Entries taken from a collection
▬▬▬▬▬▬
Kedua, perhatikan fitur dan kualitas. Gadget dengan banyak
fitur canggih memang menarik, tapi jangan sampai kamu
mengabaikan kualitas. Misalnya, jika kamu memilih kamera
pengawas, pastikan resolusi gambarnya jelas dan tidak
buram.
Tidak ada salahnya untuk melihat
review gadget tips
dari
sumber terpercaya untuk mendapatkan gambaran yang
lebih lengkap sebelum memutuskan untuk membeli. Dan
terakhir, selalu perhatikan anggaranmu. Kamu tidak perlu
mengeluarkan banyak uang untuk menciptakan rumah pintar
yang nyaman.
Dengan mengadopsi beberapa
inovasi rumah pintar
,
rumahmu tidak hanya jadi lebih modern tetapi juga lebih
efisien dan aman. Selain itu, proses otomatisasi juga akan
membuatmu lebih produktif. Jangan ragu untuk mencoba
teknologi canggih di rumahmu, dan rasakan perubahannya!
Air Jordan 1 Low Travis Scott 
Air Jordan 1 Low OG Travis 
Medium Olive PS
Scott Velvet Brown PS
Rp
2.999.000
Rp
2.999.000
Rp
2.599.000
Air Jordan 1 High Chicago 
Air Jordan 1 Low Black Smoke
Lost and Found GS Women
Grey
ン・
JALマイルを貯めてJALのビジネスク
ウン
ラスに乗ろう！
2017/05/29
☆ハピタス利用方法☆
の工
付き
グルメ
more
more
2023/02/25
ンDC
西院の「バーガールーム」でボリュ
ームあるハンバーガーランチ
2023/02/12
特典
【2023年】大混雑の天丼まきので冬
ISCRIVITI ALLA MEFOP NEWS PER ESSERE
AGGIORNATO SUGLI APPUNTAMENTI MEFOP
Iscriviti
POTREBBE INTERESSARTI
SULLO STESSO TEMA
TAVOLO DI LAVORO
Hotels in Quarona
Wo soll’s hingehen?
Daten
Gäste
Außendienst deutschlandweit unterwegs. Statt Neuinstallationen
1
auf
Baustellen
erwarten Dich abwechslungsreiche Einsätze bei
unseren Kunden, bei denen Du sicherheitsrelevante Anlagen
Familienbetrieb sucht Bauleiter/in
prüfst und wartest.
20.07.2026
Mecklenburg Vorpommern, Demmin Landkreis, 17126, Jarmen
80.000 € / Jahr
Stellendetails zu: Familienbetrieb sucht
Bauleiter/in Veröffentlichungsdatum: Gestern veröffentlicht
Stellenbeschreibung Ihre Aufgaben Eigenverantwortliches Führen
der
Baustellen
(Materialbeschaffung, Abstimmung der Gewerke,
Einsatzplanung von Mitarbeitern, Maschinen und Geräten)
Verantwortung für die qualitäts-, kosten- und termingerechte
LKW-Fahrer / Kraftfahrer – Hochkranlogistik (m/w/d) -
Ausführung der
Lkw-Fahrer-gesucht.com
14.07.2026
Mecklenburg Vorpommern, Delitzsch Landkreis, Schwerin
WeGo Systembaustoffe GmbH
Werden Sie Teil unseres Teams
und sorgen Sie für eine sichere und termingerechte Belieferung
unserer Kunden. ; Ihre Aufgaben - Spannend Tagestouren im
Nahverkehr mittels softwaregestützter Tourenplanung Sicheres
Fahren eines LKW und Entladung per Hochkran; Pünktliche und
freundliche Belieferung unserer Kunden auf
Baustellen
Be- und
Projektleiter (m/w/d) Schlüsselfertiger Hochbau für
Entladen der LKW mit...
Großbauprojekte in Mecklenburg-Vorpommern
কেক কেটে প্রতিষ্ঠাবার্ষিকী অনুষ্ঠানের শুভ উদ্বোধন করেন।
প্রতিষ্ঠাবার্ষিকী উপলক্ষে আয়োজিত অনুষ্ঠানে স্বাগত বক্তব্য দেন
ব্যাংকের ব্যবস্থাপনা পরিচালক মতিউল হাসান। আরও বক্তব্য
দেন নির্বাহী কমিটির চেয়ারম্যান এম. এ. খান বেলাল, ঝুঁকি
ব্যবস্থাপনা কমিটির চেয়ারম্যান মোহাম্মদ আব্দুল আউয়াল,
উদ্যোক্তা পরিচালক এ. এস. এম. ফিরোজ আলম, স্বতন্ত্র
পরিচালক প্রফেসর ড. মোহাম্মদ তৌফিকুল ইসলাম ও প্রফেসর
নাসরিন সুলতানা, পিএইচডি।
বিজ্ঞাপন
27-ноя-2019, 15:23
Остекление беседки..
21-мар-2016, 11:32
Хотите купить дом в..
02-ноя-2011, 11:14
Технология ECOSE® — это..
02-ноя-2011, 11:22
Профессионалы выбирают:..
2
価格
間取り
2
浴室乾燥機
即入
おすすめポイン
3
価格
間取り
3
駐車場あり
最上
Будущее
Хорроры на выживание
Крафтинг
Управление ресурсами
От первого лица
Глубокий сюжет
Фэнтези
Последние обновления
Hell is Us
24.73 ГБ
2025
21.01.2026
▬▬▬▬▬▬
> Goal of the exercise: In the entries above, find each line with the word "juga" and return it.

> Exercise response:
rumahmu tidak hanya jadi lebih modern tetapi juga lebih
efisien dan aman. Selain itu, proses otomatisasi juga akan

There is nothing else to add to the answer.